Remember to track all visitor numbers, both paid and unpaid categories. I recently spoke to an attraction manager that was not counting visitors under four years old because they did not charge an admission fee for the age group. The attraction assumed they had about 10,000 annual visitors in this age category, but upon tracking them they found it to be closer to 30,000. This resulted in a review of baby changing facilities and programming for this younger age group. Lesson: track ALL visitors.
Look at historic visitor numbers going back five years.
2. Visitor Statistics
Where are your visitors from? Are they local, domestic South African, or international? When they purchase a ticket simply ask them where they are from – it’s a useful way of engaging with your visitors and will give you feedback in terms of setting admission fees and understanding the fluctuation in entries.
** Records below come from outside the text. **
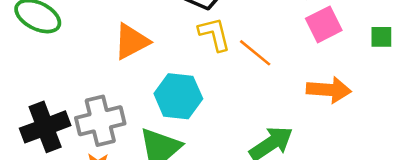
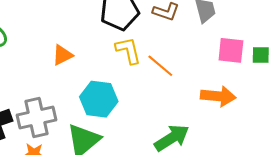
pink square: (324, 24) -> (231, 50), moved, turned 32
orange triangle: (131, 41) -> (62, 55), size x0.7

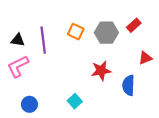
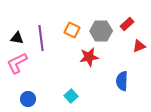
red triangle: (145, 58) -> (139, 46), moved
red star: (101, 71) -> (89, 57), moved

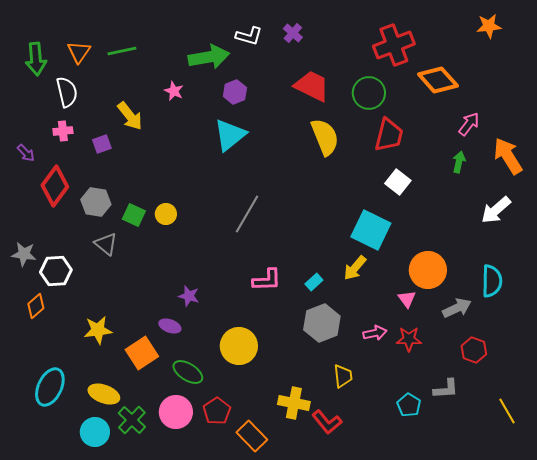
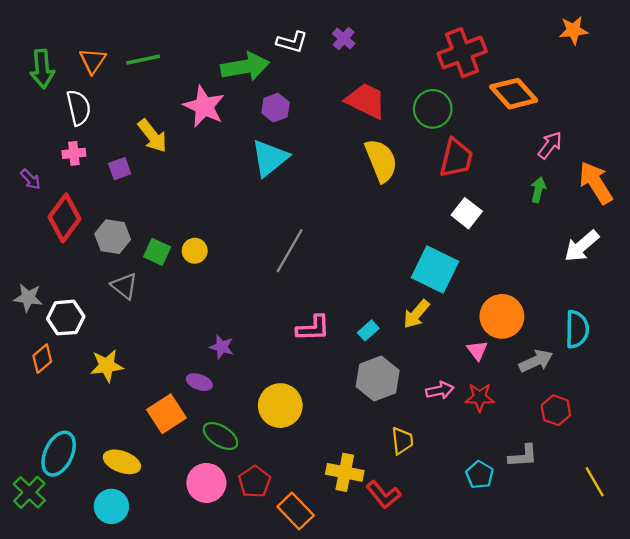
pink star: (174, 91) -> (204, 106), size x1.8
yellow star: (98, 330) -> (107, 366), moved
green cross: (132, 420) -> (29, 492), moved

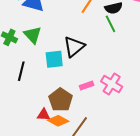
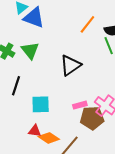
cyan square: (54, 59) -> (41, 104), moved
brown pentagon: (61, 100) -> (92, 118), moved, turned 30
For example: local and domestic South African visitors will mean peak periods are during South African school holidays and if international visitors are the majority it will mean that you need to prepare for peak periods from September to April.
3. Dwell Time
We are all competing for the visitor’s time, attention, and discretionary spend. Time is the most valuable and includes travel to and from your site. Do you know how long the visitor actually spends at your site? Dwell time affects how they perceive value for money of the admission fee. Increased dwell time also means that visitors are likely to spend more at your site (food and beverage and retail).
It’s important to track dwell over time as it may change, and to understand that the designed dwell time may not be the actual dwell time. For example: a botanical garden may have enough to engage a visitor for three to four hours, but visitors may actually only stay for one hour, influencing their spend on site and how they perceive the value for money of the admission fee. If your actual dwell time is much lower than what the site offers, you will need to find ways to help visitors slow down and enjoy all that your attraction has to offer.
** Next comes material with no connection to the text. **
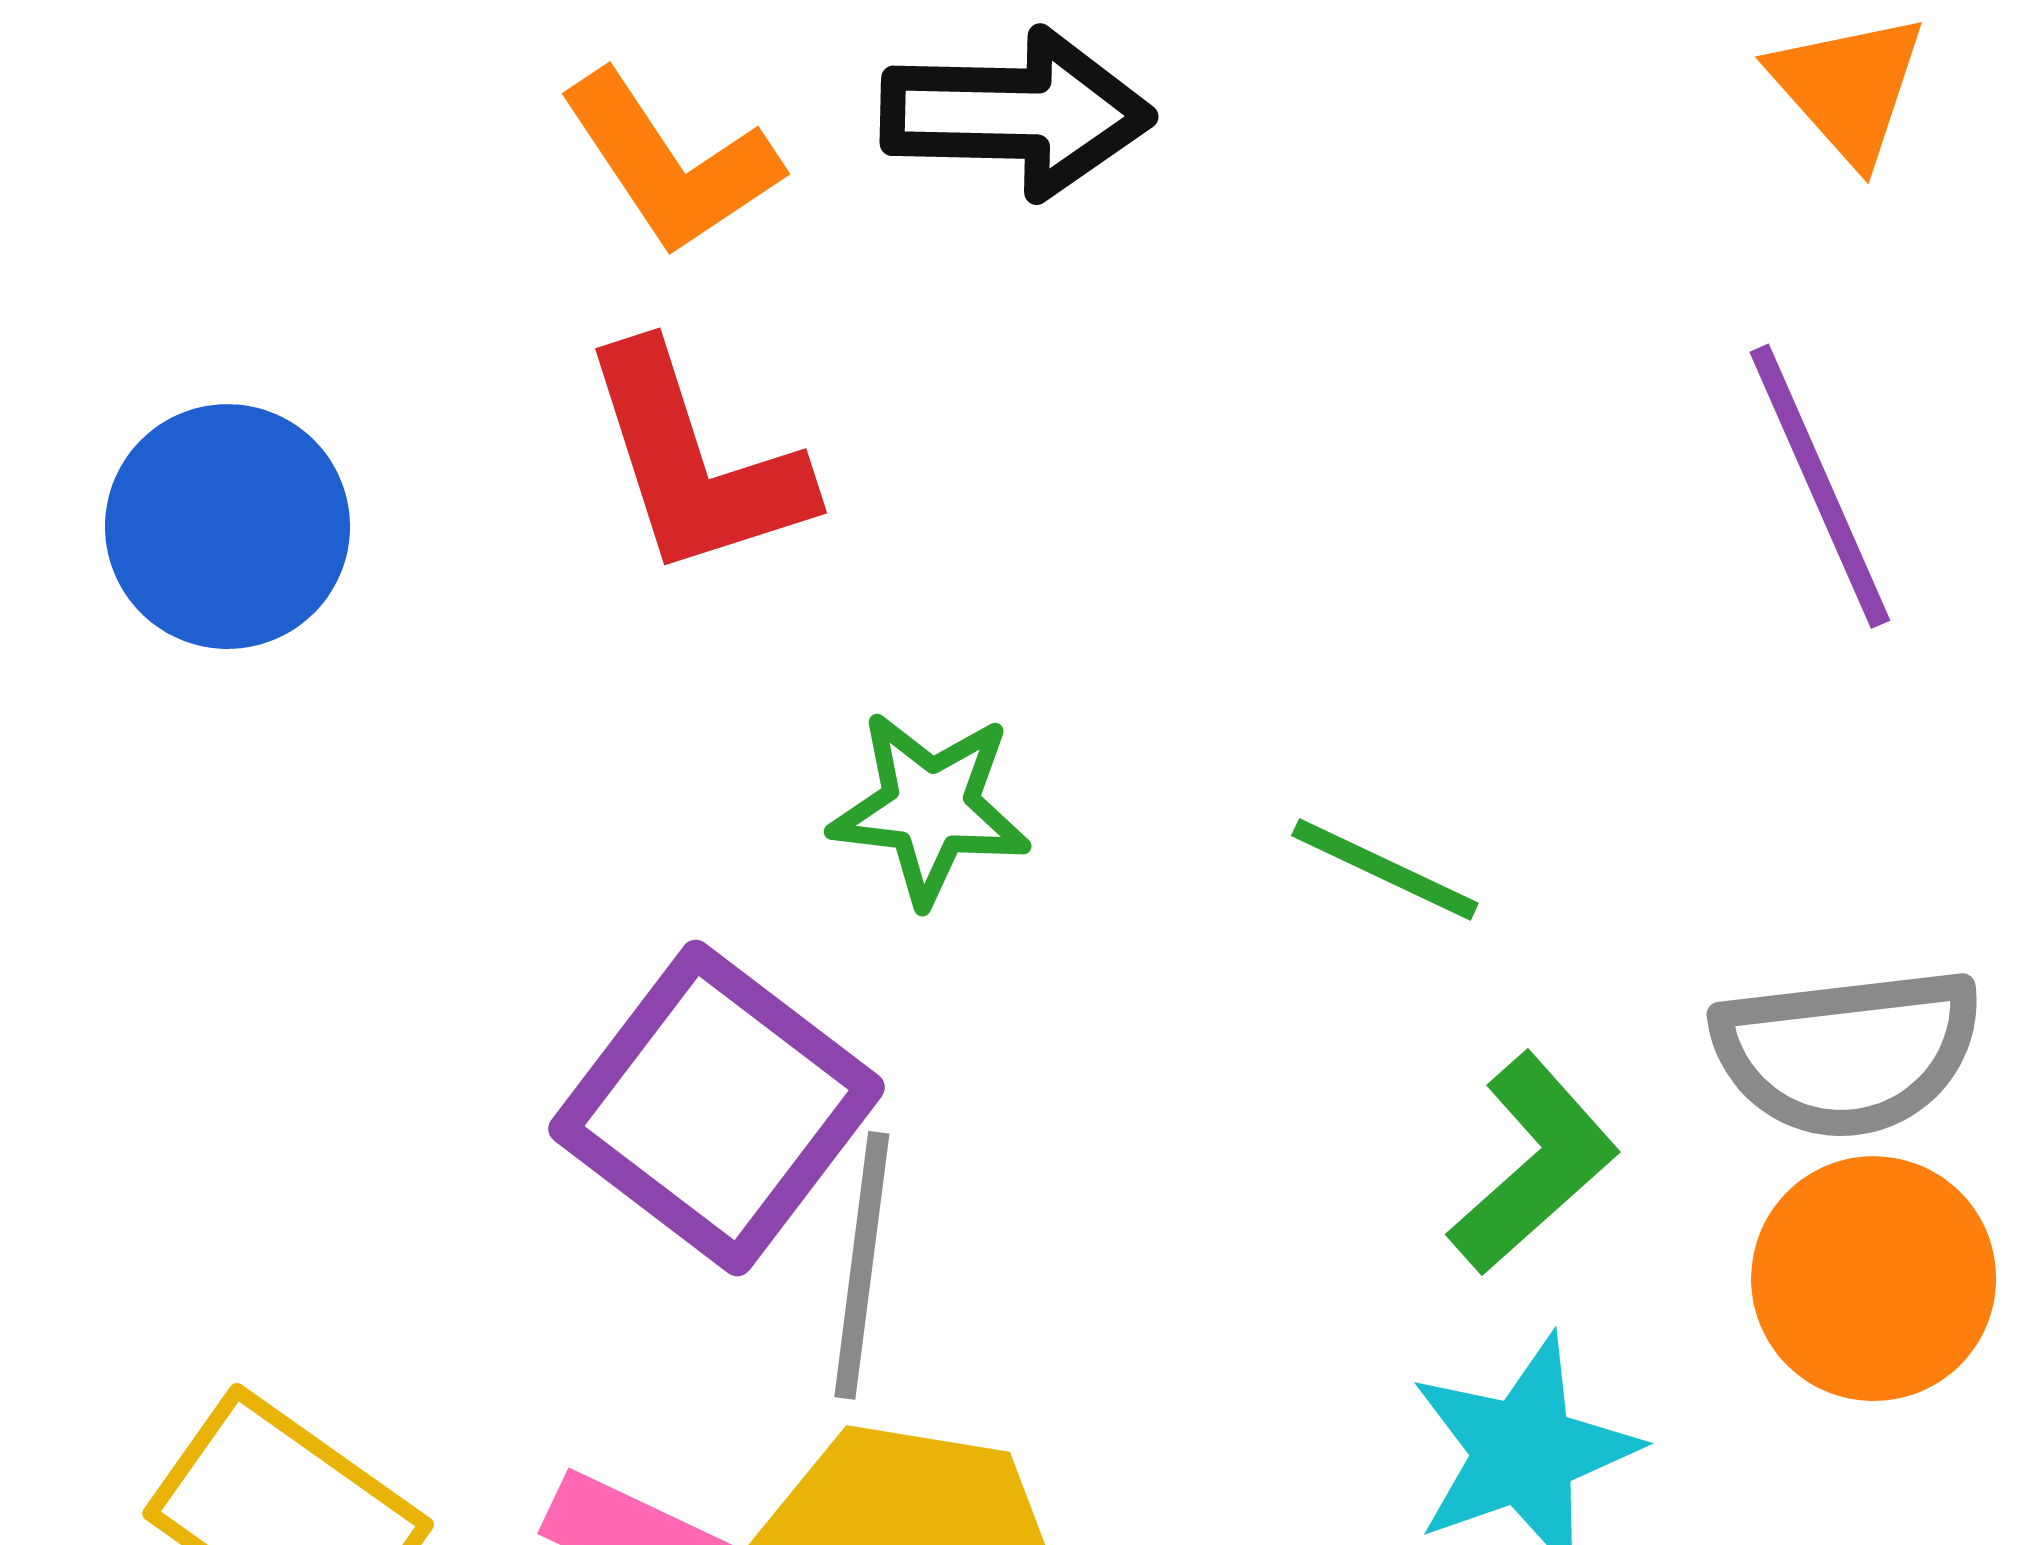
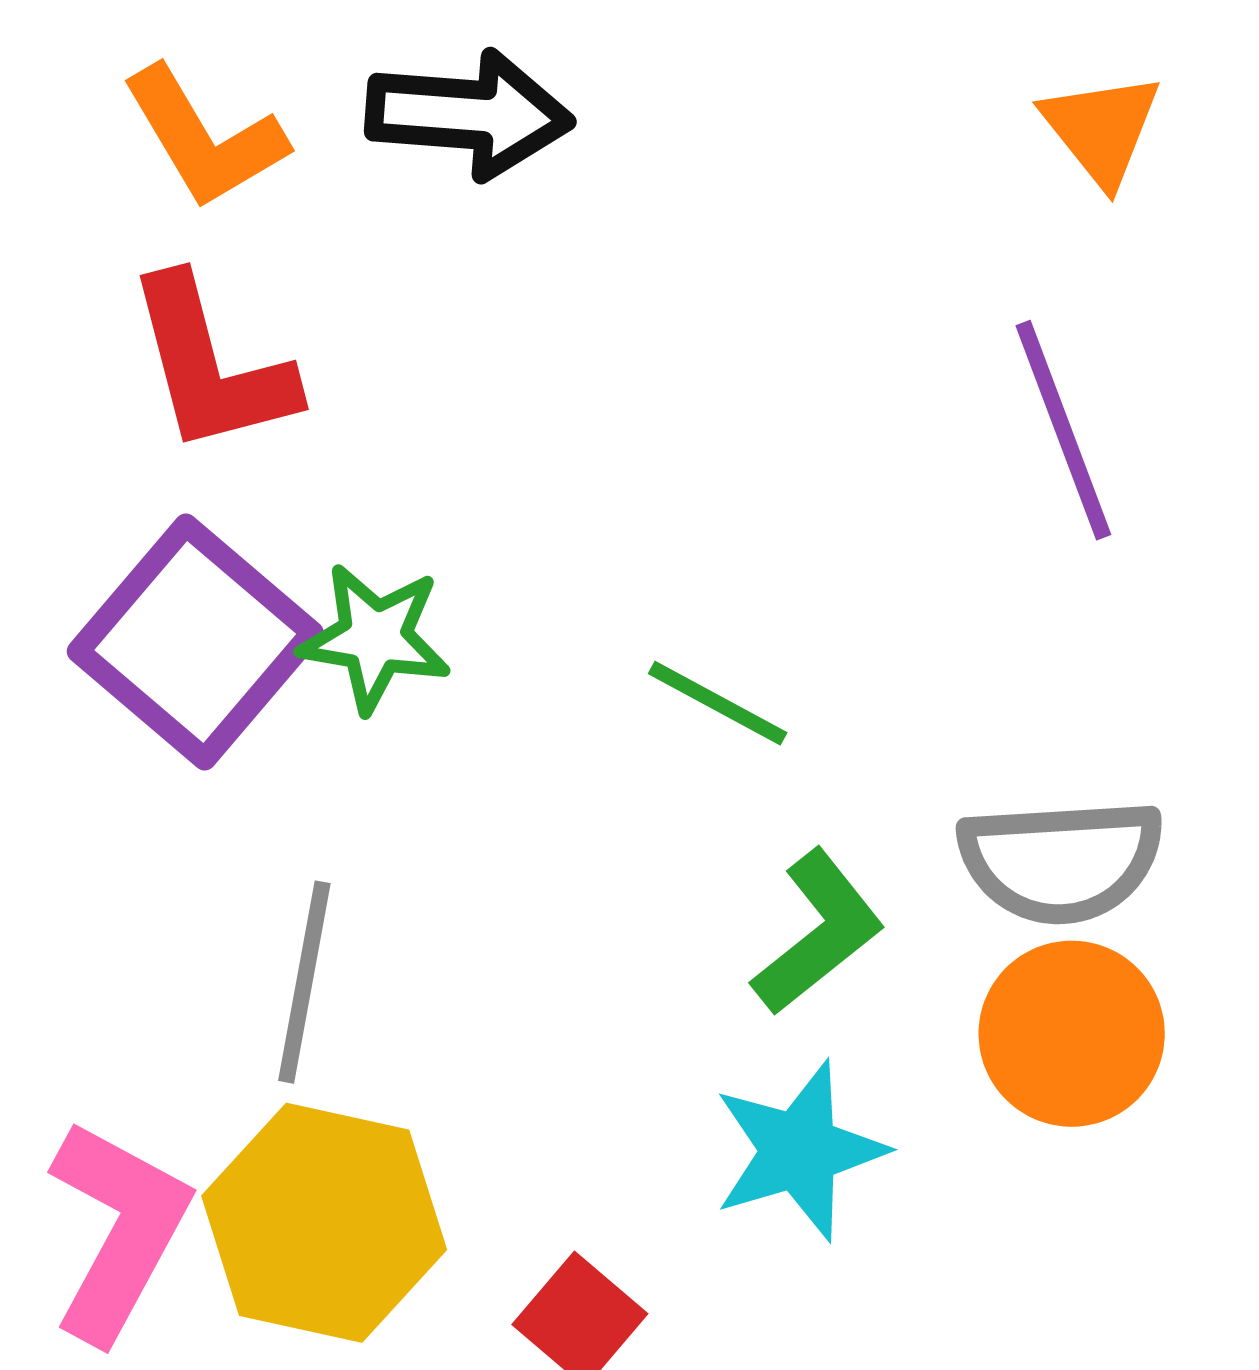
purple square: (717, 1108) -> (195, 642), moved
It’s also important to track dwell time by visitor segment/admission fee category; if certain segments are not staying long it may be time to look at programming specifically directed at them.
4. Secondary Spend
Secondary spend on site refers to any spend aside from the admission fee. This includes parking, food and beverage, retail, and additional extra spend. You work too hard to gain the footfall through the front door to not leverage this for extra spend on site. One attraction increased their on-site spend by 30% by creating photo opportunities – particularly popular with domestic visitors.
5. Ticket Yield
This refers to income from admission fees. As admissions are usually the primary income driver for all attraction types, this is an important number to watch.
Yield is calculated as follows: total income revenue from admission fees divided by the number of visitors (include all categories, even those with free admission) expressed as a percentage of the headline price (the headline price is the main admissions fee, usually the adult admission fee). This then gives you a percentage to track and benchmark against other similar attractions. For example, the average ticket yield for a theme park is 60%.
Now you know the numbers to watch, but what does it mean to be on top of the numbers? Firstly, the attraction manager needs to know why the number is important to watch, and what influences the number’s positive or negative movement.
Watch them in the short term (daily, weekly, monthly) and in the long term (annually and in three- and five-year cycles). Benchmark these numbers with your peers in the industry; the numbers are affected differently at cultural and natural attractions, or attractions that draw majority local or majority international visitors. Share what you can with the teams in your attraction, both front of house and back of house, so that everyone understands what you’re tracking and why.
It’s also important to agree with stakeholders what and why you want to track. It’s important that Boards and Trustees understand what metrics you are watching and why.
Looking for relevant benchmark studies in South Africa? They don’t currently exist. But AAVEA is working with IAAPA (the global attractions association) to roll out such a study on South African attraction data in 2020. The data will be collected anonymously but it is important that South African attractions participate so that we can collate our own data that is relevant to our own needs.